Side note -- is anybody else having issues with PixInsight after the 1.8.7 update?  Mine sometimes crashes processes randomly, or they'll just disappear, or a few times the entire program has crashed.  Was very stable before that update.  A patch update just came out the other day -- hopefully that fixes the bugs.




Thursday, October 10, 2019

#228 - Monday, October 7, 2019 - Focus Pocus

Who needs city light pollution when you have the moon??  Pesky thing is slowing my astrophotography efforts!  It wasn't going to set until 1:15 AM, so I took my time getting outside and set up.

Well, since it was up, I went ahead and imaged it...

Date: 7 October 2019
UTC: 8 October 2019, 05:44
Location: East Bay area, CA
Object: Moon
Attempt: 28
Camera: ZWO ASI1600MM Pro
Telescope: Takahashi FSQ-106N
Accessories: Astronomik H-alpha T2 filter
Mount: Celestron AVX
Frames: 1430/2010
FPS: 5 fps
Exposure:10 ms
ISO/Gain: 139
Stacking program: RegiStax 6

All right, I suppose it is kind of pretty...

I updated the imaging sequence to not start until 12:30 AM.  As I was getting gear connected, I noticed that the guide camera could see some stars from the home position.  I wondered if it might be enough to do a "real" polar alignment with SharpCap instead of Celestron's All-Star Polar Alignment, which I'm not completely sold on.  (I put "real" in quotes because I'm still not 100% sure about SharpCap's either).  I rotated the RA axis 90 degrees, which I would need to do for part of the procedure, and I saw fewer, but still a couple of stars (different angle through my plum tree, looking at the same patch of sky).  I popped over to SharpCap to see what the main imaging camera could see.  Unfortunately, it wasn't enough stars so do polar alignment, at least not through the H-alpha filter (which I didn't feel like taking off and re-focusing).  Darn!  Maybe in the winter when the leaves are gone.  If the leaves fall here.  Do they fall here??

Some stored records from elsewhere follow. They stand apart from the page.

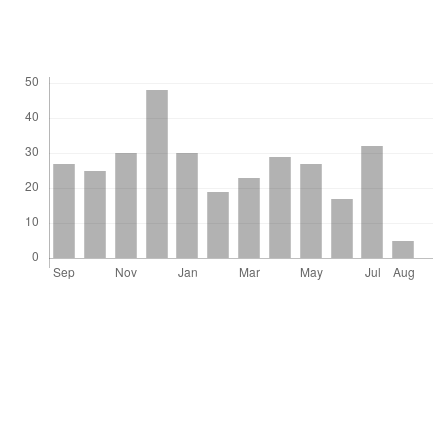
Downloads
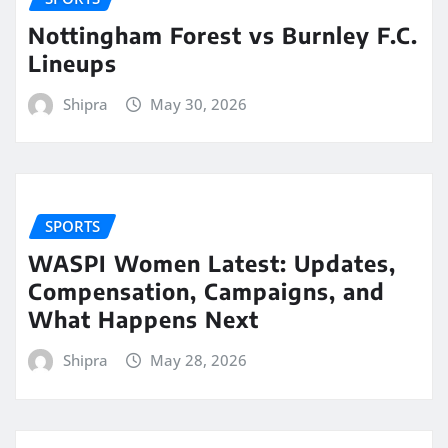
Nottingham Forest vs Burnley F.C.
Lineups
Shipra
May 30, 2026
SPORTS
WASPI Women Latest: Updates,
Compensation, Campaigns, and
What Happens Next
Shipra
May 28, 2026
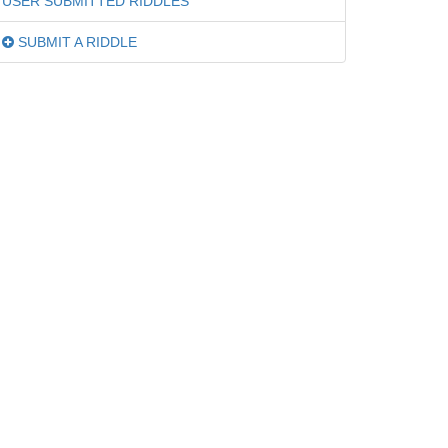
USER SUBMITTED RIDDLES
SUBMIT A RIDDLE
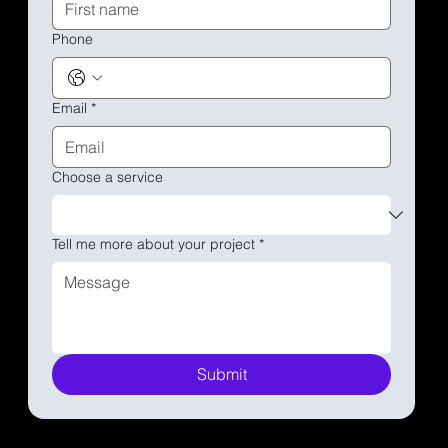
Phone
Email
*
Choose a service
Tell me more about your project
*
Submit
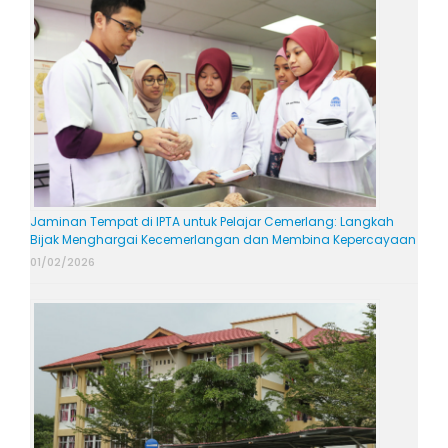
Jaminan Tempat di IPTA untuk Pelajar Cemerlang: Langkah
Bijak Menghargai Kecemerlangan dan Membina Kepercayaan
01/02/2026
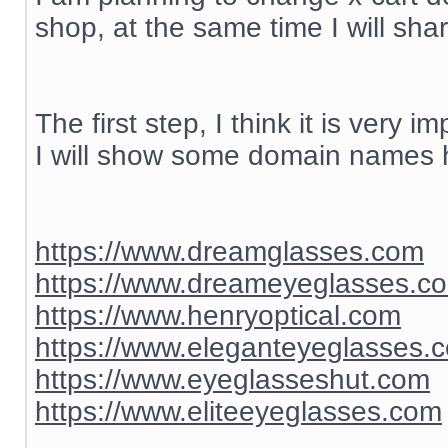
shop, at the same time I will sh
The first step, I think it is ver
I will show some domain names h
https://www.dreamglasses.com
https://www.dreameyeglasses.c
https://www.henryoptical.com
https://www.eleganteyeglasses.
https://www.eyeglasseshut.com
https://www.eliteeyeglasses.com
__________________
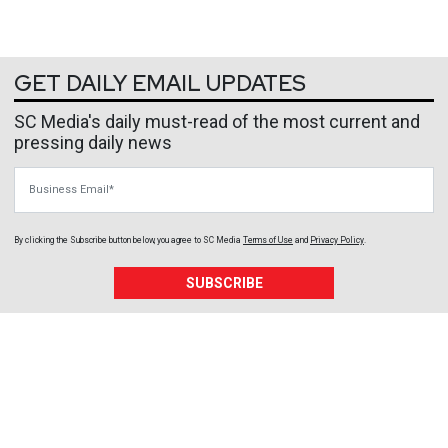
GET DAILY EMAIL UPDATES
SC Media's daily must-read of the most current and
pressing daily news
Business Email
By clicking the Subscribe button below, you agree to
SC Media
Terms of Use
and
Privacy Policy
.
SUBSCRIBE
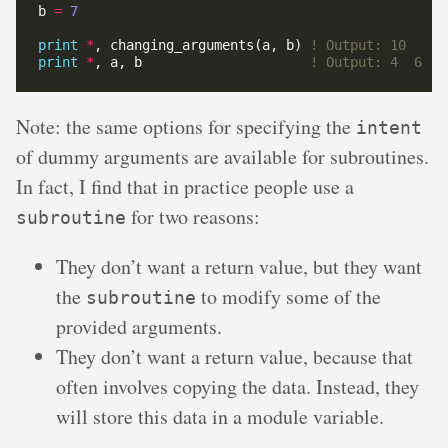
b 
=
7
print
*
, changing_arguments(a, b) 
print
*
, a, b                     
Note: the same options for specifying the
intent
of dummy arguments are available for subroutines.
In fact, I find that in practice people use a
for two reasons:
subroutine
They don’t want a return value, but they want
the
to modify some of the
subroutine
provided arguments.
They don’t want a return value, because that
often involves copying the data. Instead, they
will store this data in a module variable.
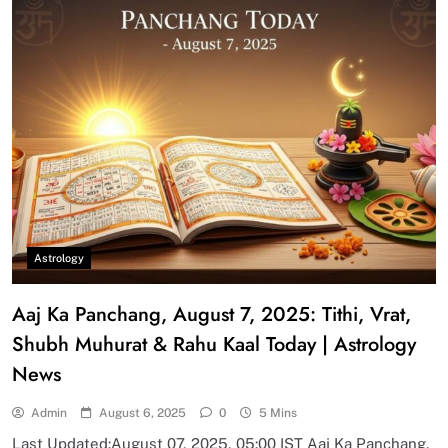
Astrology
Aaj Ka Panchang, August 7, 2025: Tithi, Vrat,
Shubh Muhurat & Rahu Kaal Today | Astrology
News
Admin
August 6, 2025
0
5 Mins
Last Updated:August 07, 2025, 05:00 IST Aaj Ka Panchang,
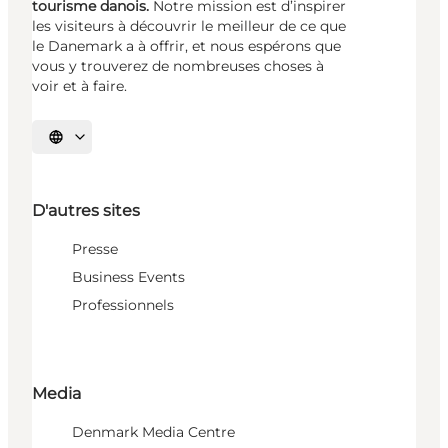
tourisme danois.
Notre mission est d’inspirer
les visiteurs à découvrir le meilleur de ce que
le Danemark a à offrir, et nous espérons que
vous y trouverez de nombreuses choses à
voir et à faire.
Choisissez la langue
D'autres sites
Presse
Business Events
Professionnels
Media
Denmark Media Centre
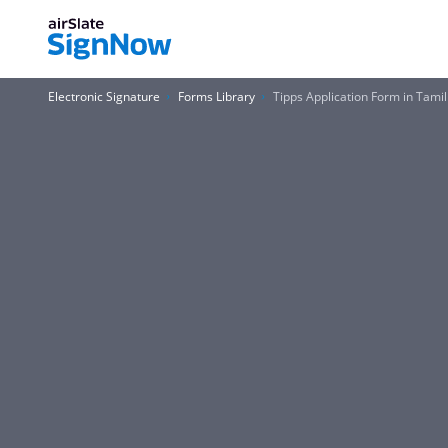
Electronic Signature
Forms Library
Tipps Application Form in Tam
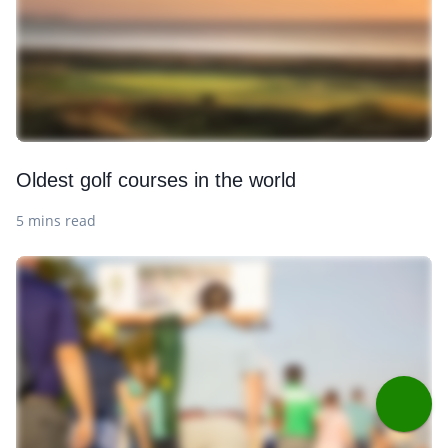
Oldest golf courses in the world
5 mins read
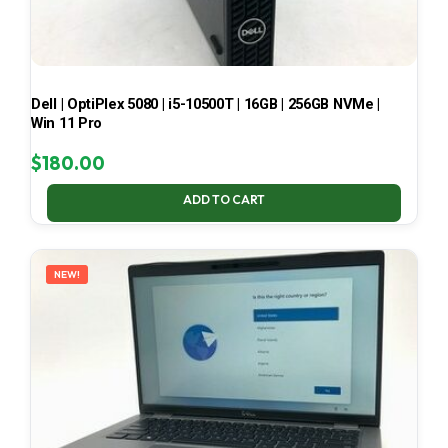
Dell | OptiPlex 5080 | i5-10500T | 16GB | 256GB NVMe |
Win 11 Pro
$
180.00
ADD TO CART
NEW!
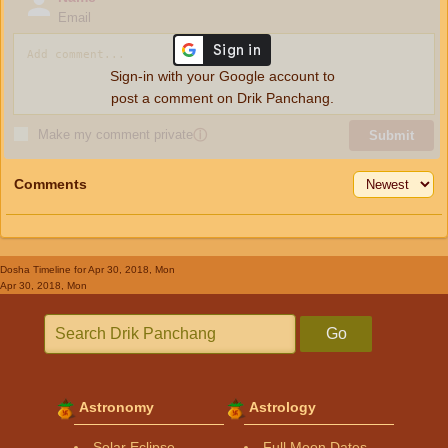
Email
Sign-in with your Google account to
post a comment on Drik Panchang.
Make my comment private
ⓘ
Submit
Comments
Dosha Timeline
for Apr 30, 2018, Mon
Apr 30, 2018, Mon
Go
Astronomy
Astrology
Solar Eclipse
Full Moon Dates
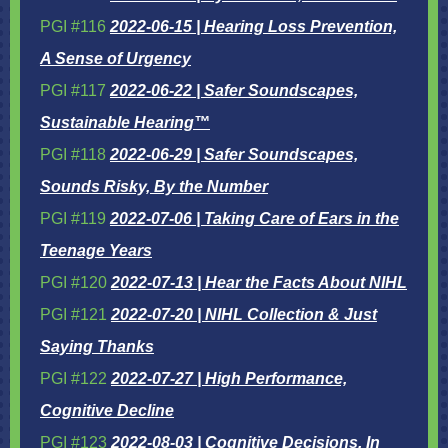
PGI #116
2022-06-15 | Hearing Loss Prevention,
A Sense of Urgency
PGI #117
2022-06-22 | Safer Soundscapes,
Sustainable Hearing™
PGI #118
2022-06-29 | Safer Soundscapes,
Sounds Risky, By the Number
PGI #119
2022-07-06 | Taking Care of Ears in the
Teenage Years
PGI #120
2022-07-13 | Hear the Facts About NIHL
PGI #121
2022-07-20 | NIHL Collection & Just
Saying Thanks
PGI #122
2022-07-27 | High Performance,
Cognitive Decline
PGI #123
2022-08-03 | Cognitive Decisions, In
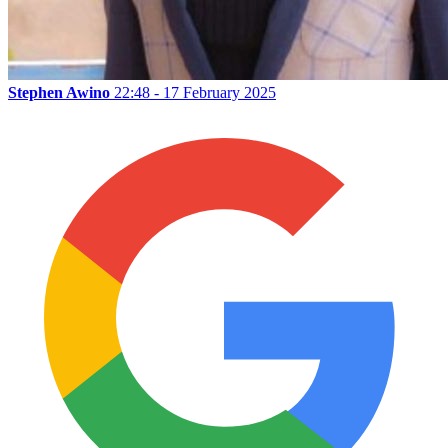
Stephen Awino
22:48 - 17 February 2025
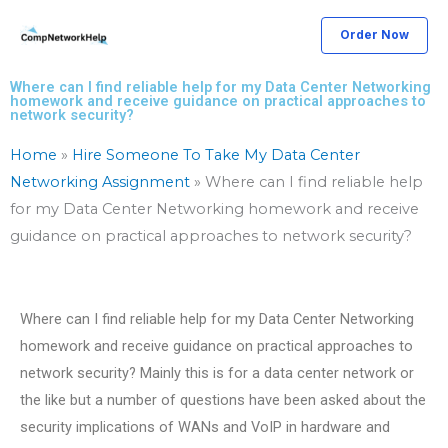
Skip
Order Now
to
content
Where can I find reliable help for my Data Center Networking
homework and receive guidance on practical approaches to
network security?
Home
»
Hire Someone To Take My Data Center
Networking Assignment
»
Where can I find reliable help
for my Data Center Networking homework and receive
guidance on practical approaches to network security?
Where can I find reliable help for my Data Center Networking
homework and receive guidance on practical approaches to
network security? Mainly this is for a data center network or
the like but a number of questions have been asked about the
security implications of WANs and VoIP in hardware and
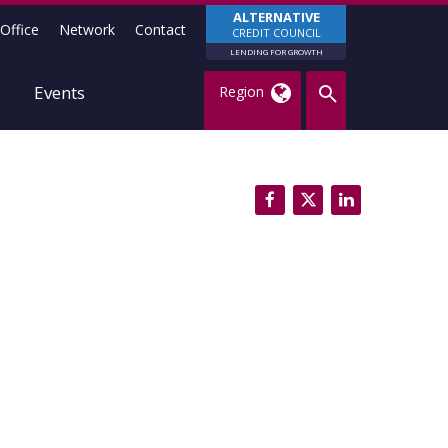
ALTERNATIVE
Office
Network
Contact
CREDIT COUNCIL
LENDING FOR GROWTH
Events
Region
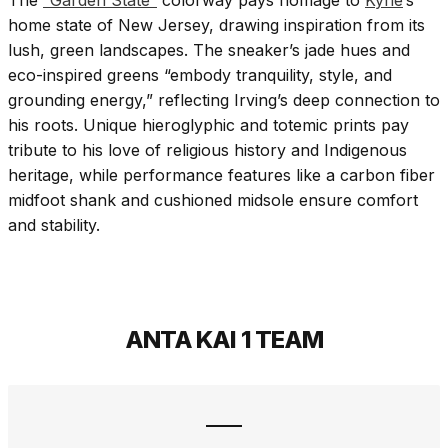
home state of New Jersey, drawing inspiration from its
lush, green landscapes. The sneaker’s jade hues and
eco-inspired greens “embody tranquility, style, and
grounding energy,” reflecting Irving’s deep connection to
his roots. Unique hieroglyphic and totemic prints pay
tribute to his love of religious history and Indigenous
heritage, while performance features like a carbon fiber
midfoot shank and cushioned midsole ensure comfort
and stability.
ANTA KAI 1 TEAM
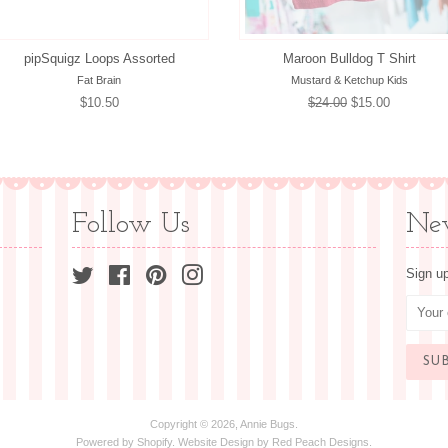
pipSquigz Loops Assorted
Maroon Bulldog T Shirt
Fat Brain
Mustard & Ketchup Kids
Regular
$10.50
Regular
$24.00
Sale
$15.00
price
price
price
Follow Us
New
Twitter
Facebook
Pinterest
Instagram
Sign up
Copyright © 2026,
Annie Bugs
.
Powered by
Shopify
. Website Design by
Red Peach Designs
.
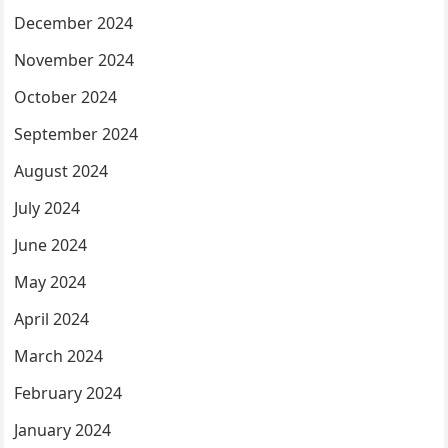
December 2024
November 2024
October 2024
September 2024
August 2024
July 2024
June 2024
May 2024
April 2024
March 2024
February 2024
January 2024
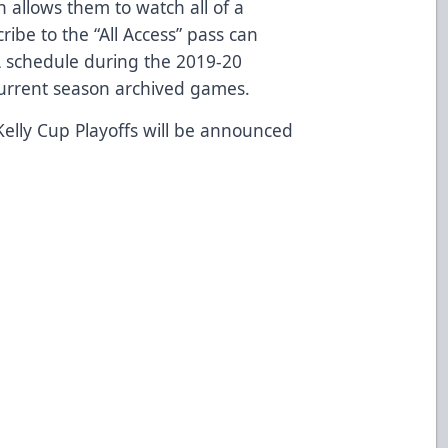
 allows them to watch all of a
ibe to the “All Access” pass can
 schedule during the 2019-20
 current season archived games.
elly Cup Playoffs will be announced
9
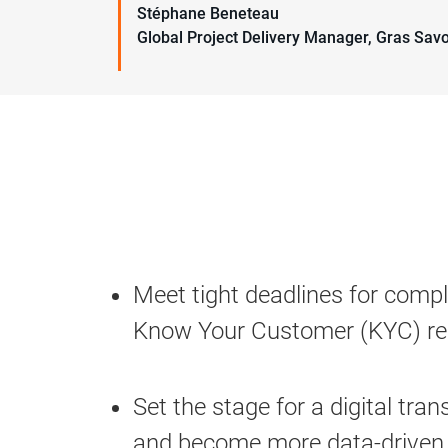
Stéphane Beneteau
Global Project Delivery Manager, Gras Sav
Meet tight deadlines for compl
Know Your Customer (KYC) re
Set the stage for a digital tra
and become more data-driven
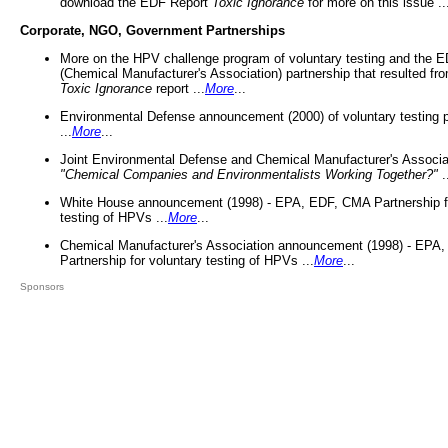
download the EDF Report
Toxic Ignorance
for more on this issue ..
Corporate, NGO, Government Partnerships
More on the HPV challenge program of voluntary testing and the
(Chemical Manufacturer's Association) partnership that resulted fr
Toxic Ignorance
report ...
More
...
Environmental Defense announcement (2000) of voluntary testing 
...
More
...
Joint Environmental Defense and Chemical Manufacturer's Associa
"Chemical Companies and Environmentalists Working Together?"
.
White House announcement (1998) - EPA, EDF, CMA Partnership fo
testing of HPVs ...
More
...
Chemical Manufacturer's Association announcement (1998) - EPA
Partnership for voluntary testing of HPVs ...
More
...
Sponsors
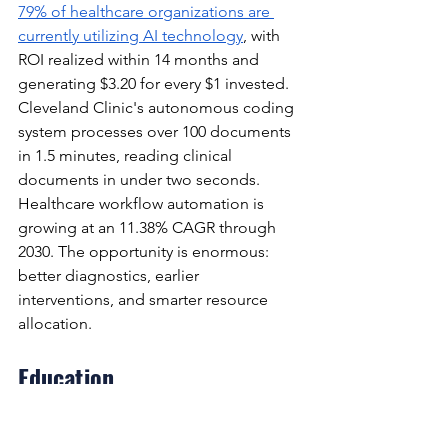
79% of healthcare organizations are 
currently utilizing AI technology
, with 
ROI realized within 14 months and 
generating $3.20 for every $1 invested. 
Cleveland Clinic's autonomous coding 
system processes over 100 documents 
in 1.5 minutes, reading clinical 
documents in under two seconds. 
Healthcare workflow automation is 
growing at an 11.38% CAGR through 
2030. The opportunity is enormous: 
better diagnostics, earlier 
interventions, and smarter resource 
allocation.
Education
AI is enabling genuinely adaptive 
learning — systems that identify where 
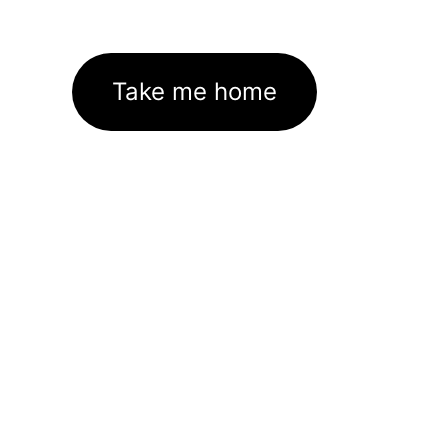
Take me home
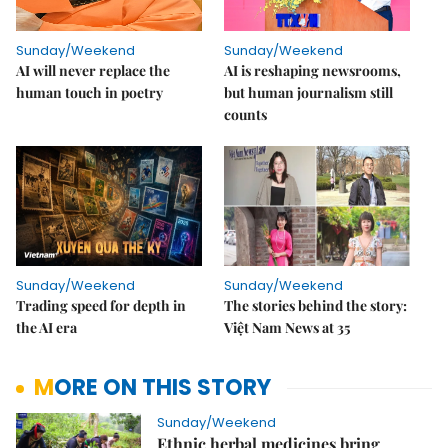
Sunday/Weekend
Sunday/Weekend
AI will never replace the
AI is reshaping newsrooms,
human touch in poetry
but human journalism still
counts
Sunday/Weekend
Sunday/Weekend
Trading speed for depth in
The stories behind the story:
the AI era
Việt Nam News at 35
MORE ON THIS STORY
Sunday/Weekend
Ethnic herbal medicines bring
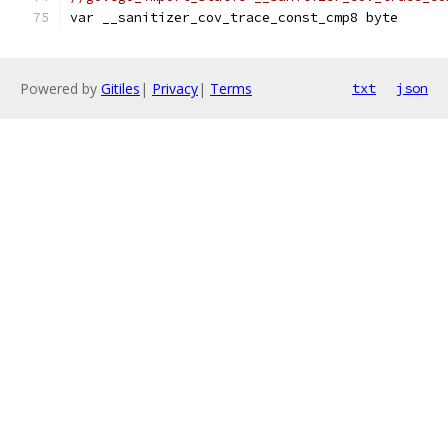
var __sanitizer_cov_trace_const_cmp8 byte
Powered by
Gitiles
|
Privacy
|
Terms
txt
json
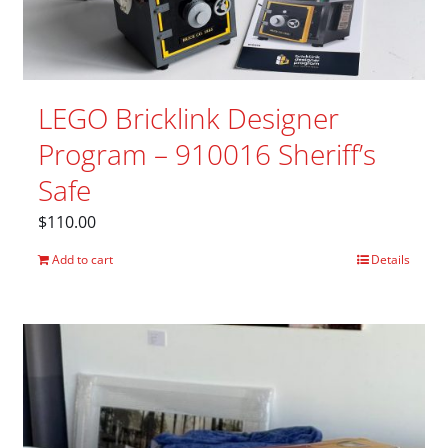
LEGO Bricklink Designer
Program – 910016 Sheriff’s
Safe
$
110.00
Add to cart
Details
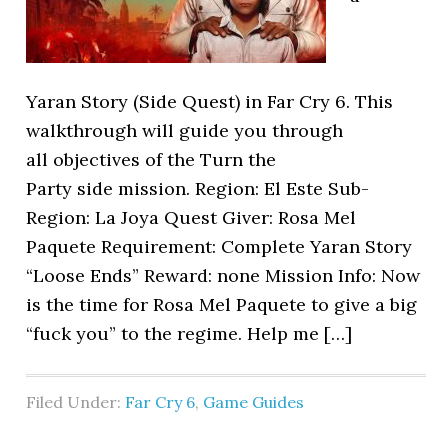
Yaran Story (Side Quest) in Far Cry 6. This
walkthrough will guide you through
all objectives of the Turn the
Party side mission. Region: El Este Sub-
Region: La Joya Quest Giver: Rosa Mel
Paquete Requirement: Complete Yaran Story
“Loose Ends” Reward: none Mission Info: Now
is the time for Rosa Mel Paquete to give a big
“fuck you” to the regime. Help me […]
Filed Under:
Far Cry 6
,
Game Guides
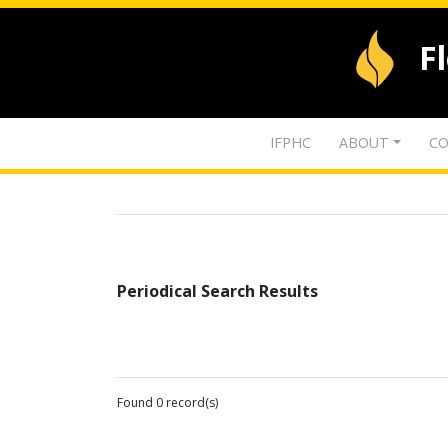
F
IFPHC
ABOUT
CO
Periodical Search Results
Found 0 record(s)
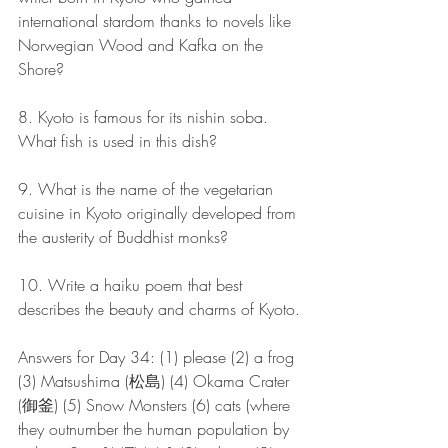
international stardom thanks to novels like 
Norwegian Wood and Kafka on the 
Shore?
8. Kyoto is famous for its nishin soba. 
What fish is used in this dish?
9. What is the name of the vegetarian 
cuisine in Kyoto originally developed from 
the austerity of Buddhist monks?
10. Write a haiku poem that best 
describes the beauty and charms of Kyoto.
Answers for Day 34: (1) please (2) a frog 
(3) Matsushima (松島) (4) Okama Crater 
(御釜) (5) Snow Monsters (6) cats (where 
they outnumber the human population by 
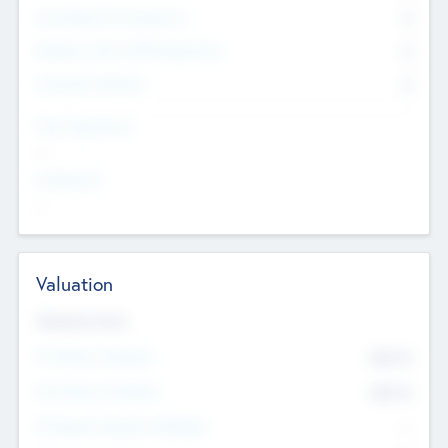
Consultants & Freelancers
0
Members with VC/PE Experience
0
Corporate Advisers
0
Team Experience
--
Looking For
--
Valuation
Valuations Now
Pre-Money Valuation
$54.7
K
Post Money Valuation
$54.7
K
P/E Based Valuation Multiplier
--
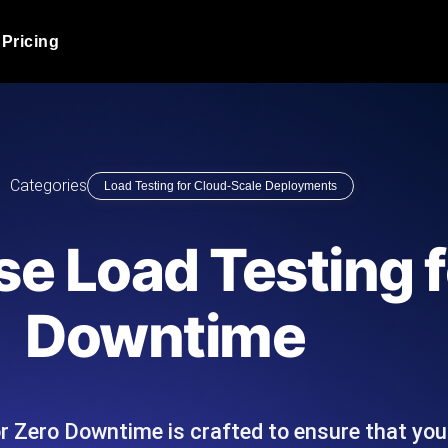
Pricing
JMeter Load Testing
er load with real-time insights
Globally stress test your a
ic response.
locales.
Product Blog
Categories
Load Testing for Cloud-Scale Deployments
Read more on the blog
AI-Powered Load Tes
+ cloud locations with AI-
Instant, actionable performa
Tech Blog
e Load Testing f
Read more on the blog
Synthetic Monitorin
Comparisons Blog
Downtime
 JMeter or k6 scripts, run them at
Always-on uptime + perfor
Read more on the blog
outages before users do.
r Zero Downtime is crafted to ensure that yo
API Monitoring T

Once everything was ready to roll, I headed off to bed.  In the morning, I pulled down the frames, and to my dismay, the focus drifted enough with temperature that they were all bad!  Into the recycle bin they go.  I've emailed Technical Innovations about the Robofocus not working, but they haven't gotten back to me yet.  Hopefully they will soon...I'd love to fix one rather than have to buy one!